Extrinsic Calibration of 2D Millimetre-Wavelength Radar Pairs Using Ego-Velocity Estimates

TL;DR

This paper introduces a novel calibration method for 2D millimetre-wavelength radar pairs that uses ego-velocity estimates, eliminating the need for shared fields of view or special targets, and improves accuracy over existing techniques.

Contribution

The authors propose a new ego-velocity-based calibration approach that estimates key transform parameters without requiring overlapping views or dedicated targets.

Findings

Method is more reliable than state-of-the-art techniques.

Calibration of yaw and translation axis is achieved without shared FOV.
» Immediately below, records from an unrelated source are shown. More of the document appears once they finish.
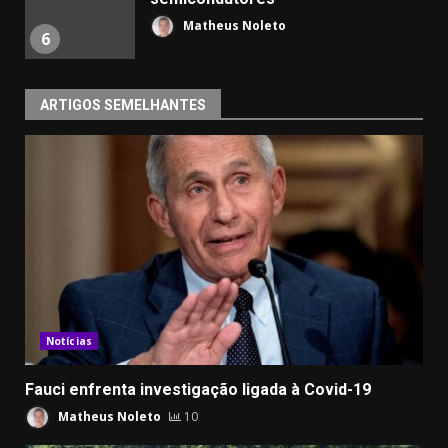
Matheus Noleto
6
ARTIGOS SEMELHANTES
Notícias
Fauci enfrenta investigação ligada à Covid-19
Matheus Noleto
10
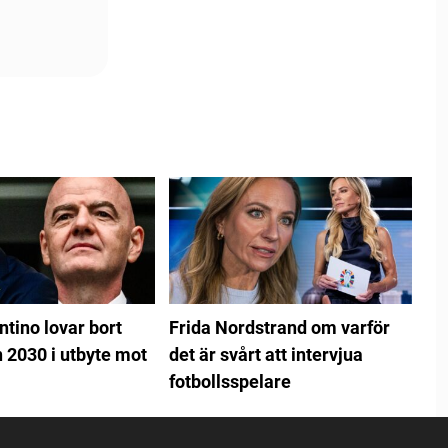
ntino lovar bort
Frida Nordstrand om varför
 2030 i utbyte mot
det är svårt att intervjua
fotbollsspelare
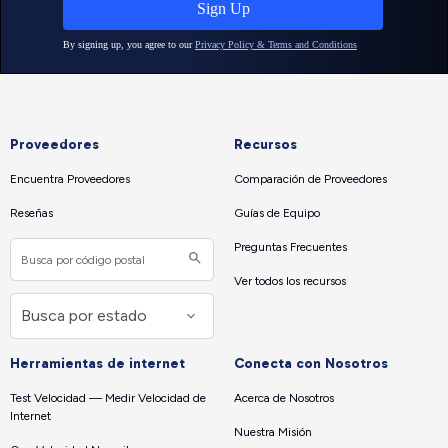
Proveedores
Recursos
Encuentra Proveedores
Comparación de Proveedores
Reseñas
Guías de Equipo
Preguntas Frecuentes
Ver todos los recursos
Herramientas de internet
Conecta con Nosotros
Test Velocidad — Medir Velocidad de
Acerca de Nosotros
Internet
Nuestra Misión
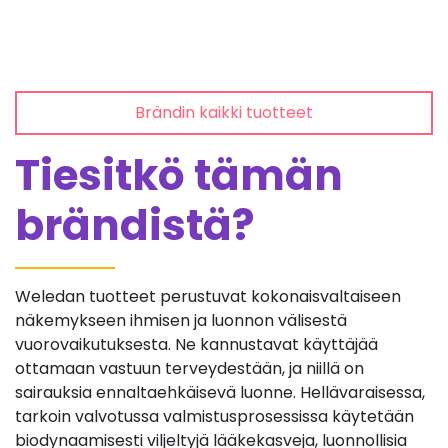
Brändin kaikki tuotteet
Tiesitkö tämän
brändistä?
Weledan tuotteet perustuvat kokonaisvaltaiseen
näkemykseen ihmisen ja luonnon välisestä
vuorovaikutuksesta. Ne kannustavat käyttäjää
ottamaan vastuun terveydestään, ja niillä on
sairauksia ennaltaehkäisevä luonne. Hellävaraisessa,
tarkoin valvotussa valmistusprosessissa käytetään
biodynaamisesti viljeltyjä lääkekasveja, luonnollisia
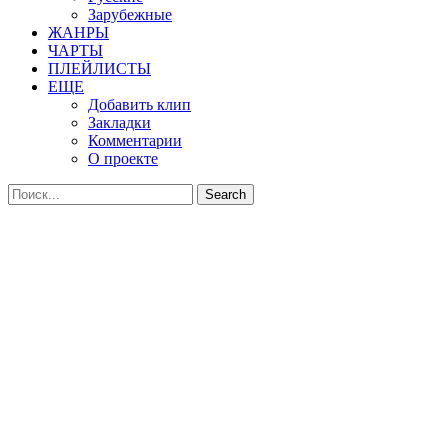
Зарубежные
ЖАНРЫ
ЧАРТЫ
ПЛЕЙЛИСТЫ
ЕЩЕ
Добавить клип
Закладки
Комментарии
О проекте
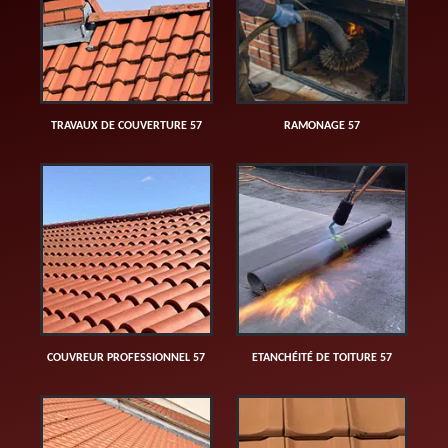
TRAVAUX DE COUVERTURE 57
RAMONAGE 57
COUVREUR PROFESSIONNEL 57
ETANCHÉITÉ DE TOITURE 57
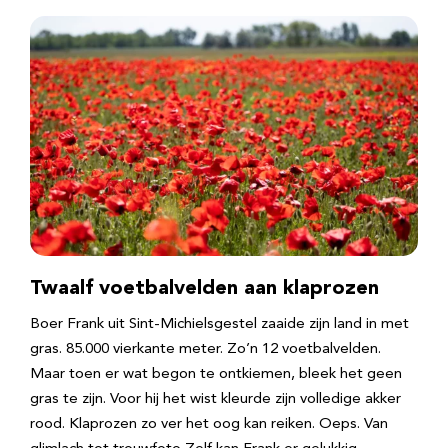
Twaalf voetbalvelden aan klaprozen
Boer Frank uit Sint-Michielsgestel zaaide zijn land in met
gras. 85.000 vierkante meter. Zo’n 12 voetbalvelden.
Maar toen er wat begon te ontkiemen, bleek het geen
gras te zijn. Voor hij het wist kleurde zijn volledige akker
rood. Klaprozen zo ver het oog kan reiken. Oeps. Van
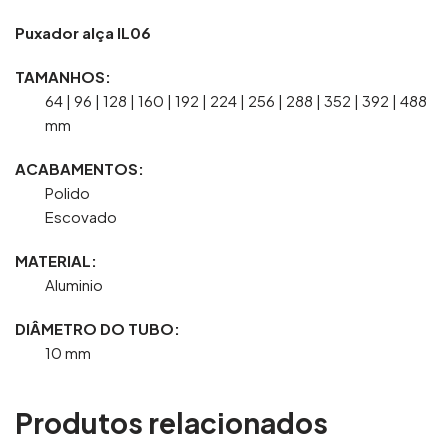
Puxador alça IL06
TAMANHOS:
64 | 96 | 128 | 160 | 192 | 224 | 256 | 288 | 352 | 392 | 488
mm
ACABAMENTOS:
Polido
Escovado
MATERIAL:
Aluminio
DIÂMETRO DO TUBO:
10 mm
Produtos relacionados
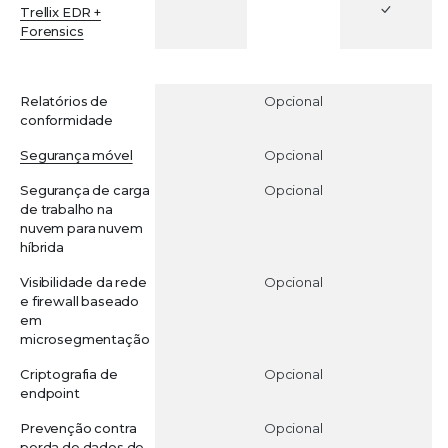
Trellix EDR +
Forensics
COMPLEMENTOS
Relatórios de
Opcional
conformidade
Segurança móvel
Opcional
Segurança de carga
Opcional
de trabalho na
nuvem para nuvem
híbrida
Visibilidade da rede
Opcional
e firewall baseado
em
microsegmentação
Criptografia de
Opcional
endpoint
Prevenção contra
Opcional
perda de dados de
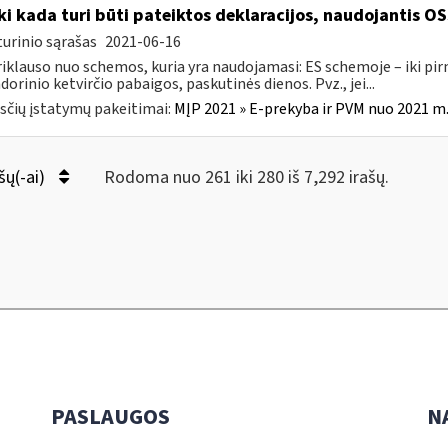
Iki kada turi būti pateiktos deklaracijos, naudojantis O
urinio sąrašas
2021-06-16
riklauso nuo schemos, kuria yra naudojamasi: ES schemoje – iki p
dorinio ketvirčio pabaigos, paskutinės dienos. Pvz., jei...
čių įstatymų pakeitimai:
MĮP 2021 » E-prekyba ir PVM nuo 2021 m. 
šų(-ai)
Rodoma nuo 261 iki 280 iš 7,292 irašų.
PASLAUGOS
N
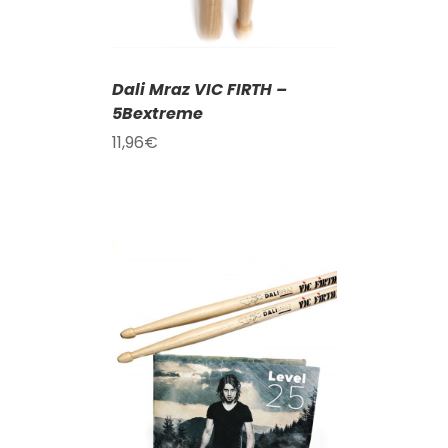
Dali Mraz VIC FIRTH –
5Bextreme
11,96
€
KOŠÍKU
/
AILY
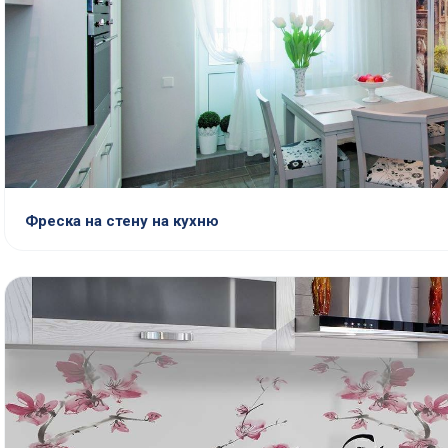
Фреска на стену на кухню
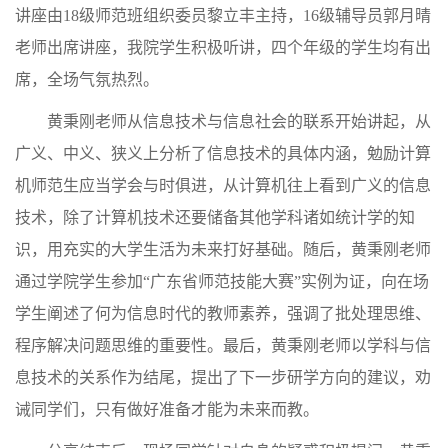
讲座由18级师范班组织委员黎立丰主持，16级辅导员郭月晴
老师出席讲座，我院学生积极听讲，四个年级的学生均有出
席，全场气氛热烈。
黄秉刚老师从信息技术与信息社会的联系开始讲起，从
广义、中义、狭义上分析了信息技术的具体内涵，勉励计算
机师范生应当学会与时俱进，从计算机往上看到广义的信息
技术，除了计算机技术还要储备其他学科诸如统计学的知
识，用充实的大学生活为未来打好基础。随后，黄秉刚老师
通过学院学生参加“广东省师范技能大赛”实例为证，向在场
学生阐述了何为信息时代的教师素养，强调了批处理思维、
程序解决问题思维的重要性。最后，黄秉刚老师以学科与信
息技术的关系作为结尾，提出了下一步研学方向的建议，劝
诫同学们，只有做好准备才能为未来而教。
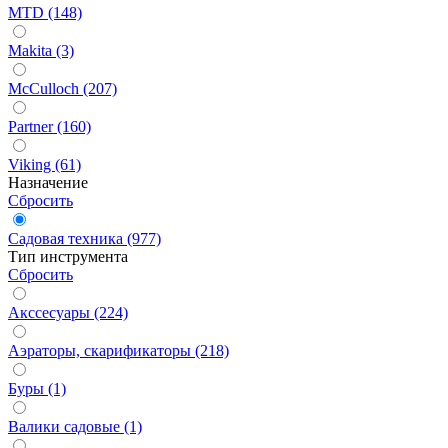
MTD (148)
Makita (3)
McCulloch (207)
Partner (160)
Viking (61)
Назначение
Сбросить
Садовая техника (977)
Тип инструмента
Сбросить
Акссесуары (224)
Аэраторы, скарификаторы (218)
Буры (1)
Валики садовые (1)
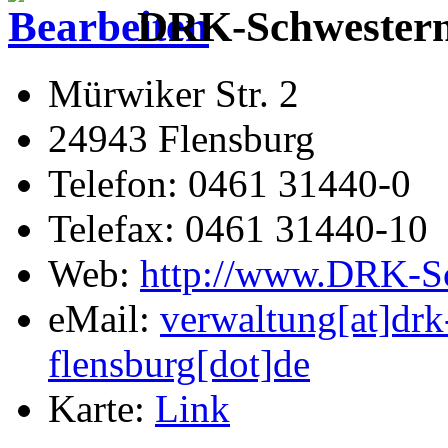
DRK-Schwesterns
Mürwiker Str. 2
24943 Flensburg
Telefon: 0461 31440-0
Telefax: 0461 31440-10
Web:
http://www.DRK-Sc
eMail:
verwaltung[at]drk
flensburg[dot]de
Karte:
Link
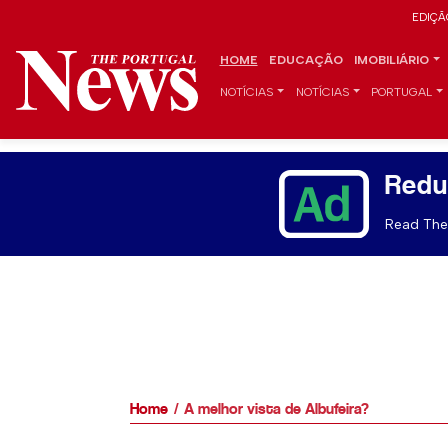
EDIÇÃ
HOME
EDUCAÇÃO
IMOBILIÁRIO
NOTÍCIAS
NOTÍCIAS
PORTUGAL
Redu
Read The 
Home
A melhor vista de Albufeira?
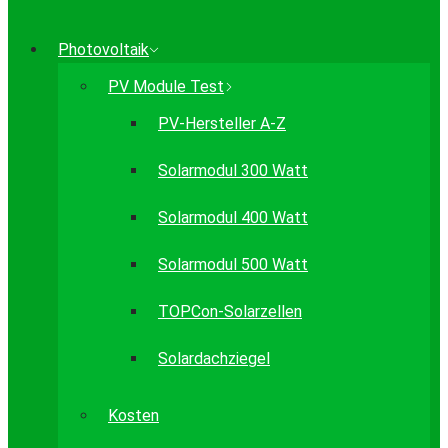
Photovoltaik
PV Module Test
PV-Hersteller A-Z
Solarmodul 300 Watt
Solarmodul 400 Watt
Solarmodul 500 Watt
TOPCon-Solarzellen
Solardachziegel
Kosten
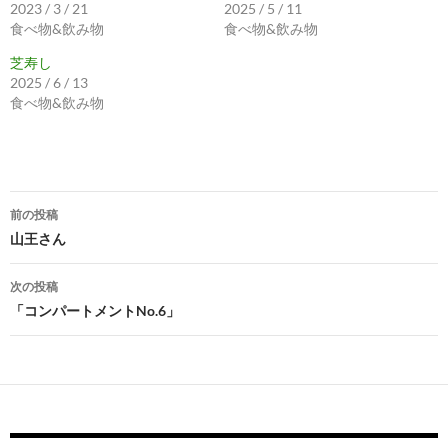
2023 / 3 / 21
2025 / 5 / 11
食べ物&飲み物
食べ物&飲み物
芝寿し
2025 / 6 / 13
食べ物&飲み物
投
前の投稿
稿
山王さん
ナ
次の投稿
ビ
「コンパートメントNo.6」
ゲ
ー
シ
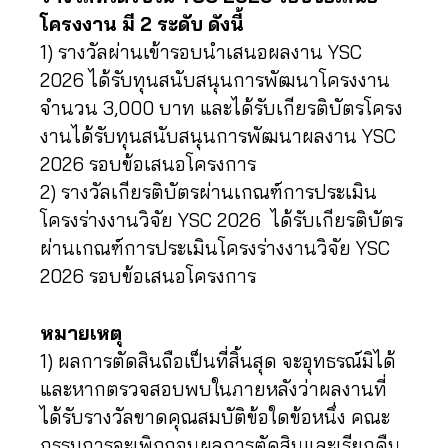
โครงงาน มี 2 ระดับ ดังนี้
1) รางวัลผ่านเข้ารอบนำเสนอผลงาน YSC
2026 ได้รับทุนสนับสนุนการพัฒนาโครงงาน
จำนวน 3,000 บาท และได้รับเกียรติบัตรโครง
งานได้รับทุนสนับสนุนการพัฒนาผลงาน YSC
2026 รอบข้อเสนอโครงการ
2) รางวัลเกียรติบัตรผ่านเกณฑ์การประเมิน
โครงร่างงานวิจัย YSC 2026 ได้รับเกียรติบัตร
ผ่านเกณฑ์การประเมินโครงร่างงานวิจัย YSC
2026 รอบข้อเสนอโครงการ
หมายเหตุ
1) ผลการตัดสินถือเป็นที่สิ้นสุด จะอุทธรณ์มิได้
และหากตรวจสอบพบในภายหลังว่าผลงานที่
ได้รับรางวัลขาดคุณสมบัติข้อใดข้อหนึ่ง คณะ
กรรมการจะเพิกถอนผลการตัดสินและเรียกคืน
Full transform can be recovered with coarse rotation rate info.

Abstract

Correct radar data fusion depends on knowledge of the spatial transform between sensor pairs. Current methods for determining this transform operate by aligning identifiable features in different radar scans, or by relying on measurements from another, more accurate sensor. Feature-based alignment requires the sensors to have overlapping fields of view or necessitates the construction of an environment map. Several existing techniques require bespoke retroreflective radar targets. These requirements limit both where and how calibration can be performed. In this paper, we take a different approach: instead of attempting to track targets or features, we rely on ego-velocity estimates from each radar to perform calibration. Our method enables calibration of a subset of the transform parameters, including the yaw and the axis of translation between the radar pair, without the need for a shared field of view or for specialized targets. In general, the yaw and the axis of translation are the most important parameters for data fusion, the most likely to vary over time, and the most difficult to calibrate manually. We formulate calibration as a batch optimization problem, show that the radar-radar system is identifiable, and specify the platform excitation requirements. Through simulation studies and real-world experiments, we establish that our method is more reliable and accurate than state-of-the-art methods. Finally, we demonstrate that the full rigid body transform can be recovered if relatively coarse information about the platform rotation rate is available.